Вот какой у нас праведный судья…
Сорвался, забормотал что-то, разводя руками, и вдруг крикнул:
Спаси, господи, люди твоя!
Митя закричал:
– Браво-о!
Митя бегал в сереньких брючках, в кожаной фуражке, сдвинутой на затылок, на рыжем лице его блестел пот, а в глазах сияла хмельная, зеленоватая радость. Вчера ночью он крепко поссорился с женою; Яков слышал, как из окна их комнаты в сад летел сначала громкий шёпот, а потом несдерживаемый крик Татьяны:
– Вы – клоун! Вы – бесчестный человек! Ваши убеждения? У нищих – нет убеждений. Ложь! Месяц тому назад эти твои убеждения… Довольно! Завтра я уезжаю в город, к сестре… Да, дети со мной…
Это не удивило Якова, он давно уже видел, что рыженький Митя становится всё более противным человеком, но Яков был удивлён и даже несколько гордился тем, что он первый подметил ненадёжность рыженького. А теперь даже мать, ещё недавно любившая Митю, как она любила петухов, ворчала:
– Что уж это, какой он стал несогласный, будто жидёнок! Вот, корми их…
Митя кричал:
– Всё – превосходно! Жизнь – красавица, умница! Но басни о возможности мирного сожительства волков с баранами, – это надо забыть, Татьяна Петровна! С этим – опоздали!
Мирон озлобленно и сухо спросил его:
– А что вы скажете завтра?
– Что жизнь подскажет! Да! Ну-с, дальше?
Жена и Мирон ходили около Мити так осторожно, точно он был выпачкан сажей. А через несколько дней Митя переехал в город, захватив с собою имущество своё: три больших связки книг и корзину с бельём.
Всюду Яков наблюдал бестолковую, пожарную суету, все люди дымились дымом явной глупости, и ничто не обещало близкого конца этим сумасшедшим дням.
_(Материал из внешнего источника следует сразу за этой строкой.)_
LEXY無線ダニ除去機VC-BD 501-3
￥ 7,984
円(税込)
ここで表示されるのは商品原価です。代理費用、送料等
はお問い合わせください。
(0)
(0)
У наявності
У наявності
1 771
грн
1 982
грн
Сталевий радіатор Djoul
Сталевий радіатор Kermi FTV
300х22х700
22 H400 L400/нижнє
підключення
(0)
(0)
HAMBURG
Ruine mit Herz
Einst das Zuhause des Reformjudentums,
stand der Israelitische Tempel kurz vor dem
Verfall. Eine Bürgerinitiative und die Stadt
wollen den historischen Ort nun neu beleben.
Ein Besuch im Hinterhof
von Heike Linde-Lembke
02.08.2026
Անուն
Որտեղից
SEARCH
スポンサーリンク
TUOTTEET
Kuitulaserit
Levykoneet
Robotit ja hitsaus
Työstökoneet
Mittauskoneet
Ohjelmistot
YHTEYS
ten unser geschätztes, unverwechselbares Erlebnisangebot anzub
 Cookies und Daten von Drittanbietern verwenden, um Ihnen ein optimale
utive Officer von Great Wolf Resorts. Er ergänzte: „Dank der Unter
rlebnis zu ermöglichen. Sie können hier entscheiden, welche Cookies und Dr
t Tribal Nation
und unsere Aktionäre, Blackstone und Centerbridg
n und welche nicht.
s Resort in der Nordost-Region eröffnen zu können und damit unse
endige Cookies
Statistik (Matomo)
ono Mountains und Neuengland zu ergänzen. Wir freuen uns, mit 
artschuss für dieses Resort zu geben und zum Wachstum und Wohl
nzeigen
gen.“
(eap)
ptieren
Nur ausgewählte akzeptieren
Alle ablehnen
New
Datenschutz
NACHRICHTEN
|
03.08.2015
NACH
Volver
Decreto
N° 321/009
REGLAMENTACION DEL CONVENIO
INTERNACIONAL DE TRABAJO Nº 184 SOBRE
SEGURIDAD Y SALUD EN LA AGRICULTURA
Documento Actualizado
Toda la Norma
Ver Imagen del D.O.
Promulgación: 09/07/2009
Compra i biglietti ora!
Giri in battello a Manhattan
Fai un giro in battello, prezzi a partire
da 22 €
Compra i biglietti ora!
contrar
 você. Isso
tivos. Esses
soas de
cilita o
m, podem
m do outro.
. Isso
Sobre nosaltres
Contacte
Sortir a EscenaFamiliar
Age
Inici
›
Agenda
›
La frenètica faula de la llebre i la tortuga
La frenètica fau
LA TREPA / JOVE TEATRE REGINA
– Ну, – сказал он Полине, – я решил: едем! Сначала – в Москву, а там – подумаем…
– Наконец-то! – обрадовалась женщина, обнимая, целуя его.
Июльский вечер, наполнив сад красноватым сумраком, дышал в окна тяжким запахом земли, размоченной дождём, нагретой солнцем. Было хорошо, но грустно.
Сняв со своей шеи горячие, влажные руки Полины, Яков задумчиво сказал:
– Прикрой грудь… Вообще – оденься! Надо – серьёзно.
Она соскочила на пол с колен его, в два прыжка подбежала к постели, окуталась халатом и деловито села рядом с ним.
– Видишь ли, – заговорил Яков, растирая ладонью бороду по щеке так, что волоса скрипели. – Надо подумать, поискать такое место, государство, где спокойно. Где ничего не надо понимать и думать о чужих делах не надо. Вот!
– Конечно, – сказала Полина.
– Всё надо делать осторожно. Мирон говорит: поезда набиты беглыми солдатами. Надо прибедниться…
– Только ты возьми с собой побольше денег.
– Ну да, разумеется. Я уеду так, чтоб мои не знали – куда. Я будто в Воргород поеду, – понимаешь?
– А – зачем скрывать? – удивлённо и недоверчиво спросила Полина.